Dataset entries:
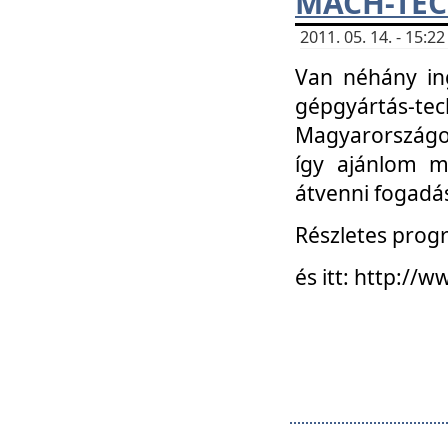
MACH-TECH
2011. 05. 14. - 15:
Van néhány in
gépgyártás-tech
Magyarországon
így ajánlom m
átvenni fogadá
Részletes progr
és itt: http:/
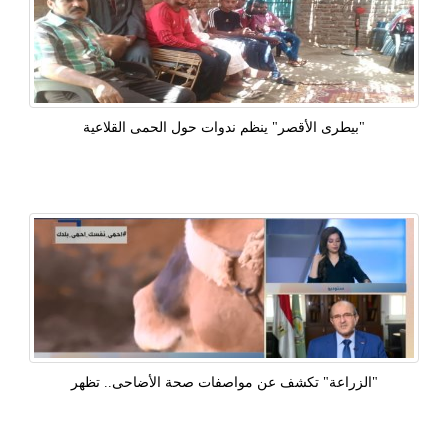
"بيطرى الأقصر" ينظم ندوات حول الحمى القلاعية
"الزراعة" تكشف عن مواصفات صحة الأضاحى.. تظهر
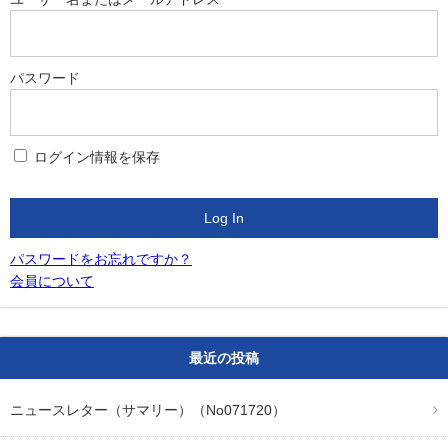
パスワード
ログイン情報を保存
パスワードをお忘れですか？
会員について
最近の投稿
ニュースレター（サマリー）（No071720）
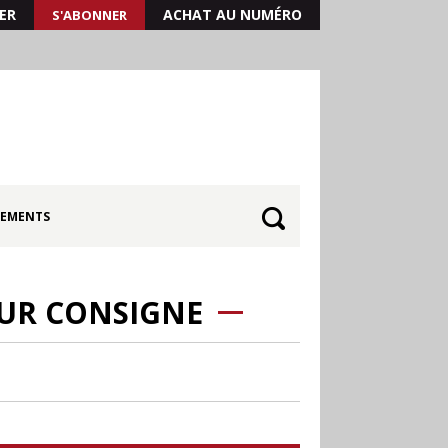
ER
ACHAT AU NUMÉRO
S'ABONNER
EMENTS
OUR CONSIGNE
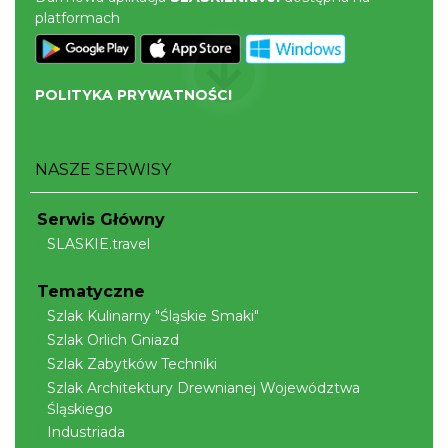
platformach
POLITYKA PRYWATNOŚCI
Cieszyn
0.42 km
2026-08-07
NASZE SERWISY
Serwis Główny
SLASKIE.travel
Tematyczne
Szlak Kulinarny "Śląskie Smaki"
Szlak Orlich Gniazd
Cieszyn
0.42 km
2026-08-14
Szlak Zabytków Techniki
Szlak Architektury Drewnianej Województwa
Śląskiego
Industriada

* * *

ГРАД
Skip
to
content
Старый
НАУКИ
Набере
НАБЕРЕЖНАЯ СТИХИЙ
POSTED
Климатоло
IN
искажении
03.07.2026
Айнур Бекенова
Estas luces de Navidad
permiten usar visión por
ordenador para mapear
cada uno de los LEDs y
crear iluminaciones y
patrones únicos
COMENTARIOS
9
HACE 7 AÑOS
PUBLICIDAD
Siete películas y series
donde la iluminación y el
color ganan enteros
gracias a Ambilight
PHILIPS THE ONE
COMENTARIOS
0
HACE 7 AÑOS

The task:
The lines above from the one with "Serwis Główny" through the one with "Industriada" are to be duplicated exactly, ends included, with nothing added.

Exercise result:
Serwis Główny
SLASKIE.travel
Tematyczne
Szlak Kulinarny "Śląskie Smaki"
Szlak Orlich Gniazd
Cieszyn
0.42 km
2026-08-14
Szlak Zabytków Techniki
Szlak Architektury Drewnianej Województwa
Śląskiego
Industriada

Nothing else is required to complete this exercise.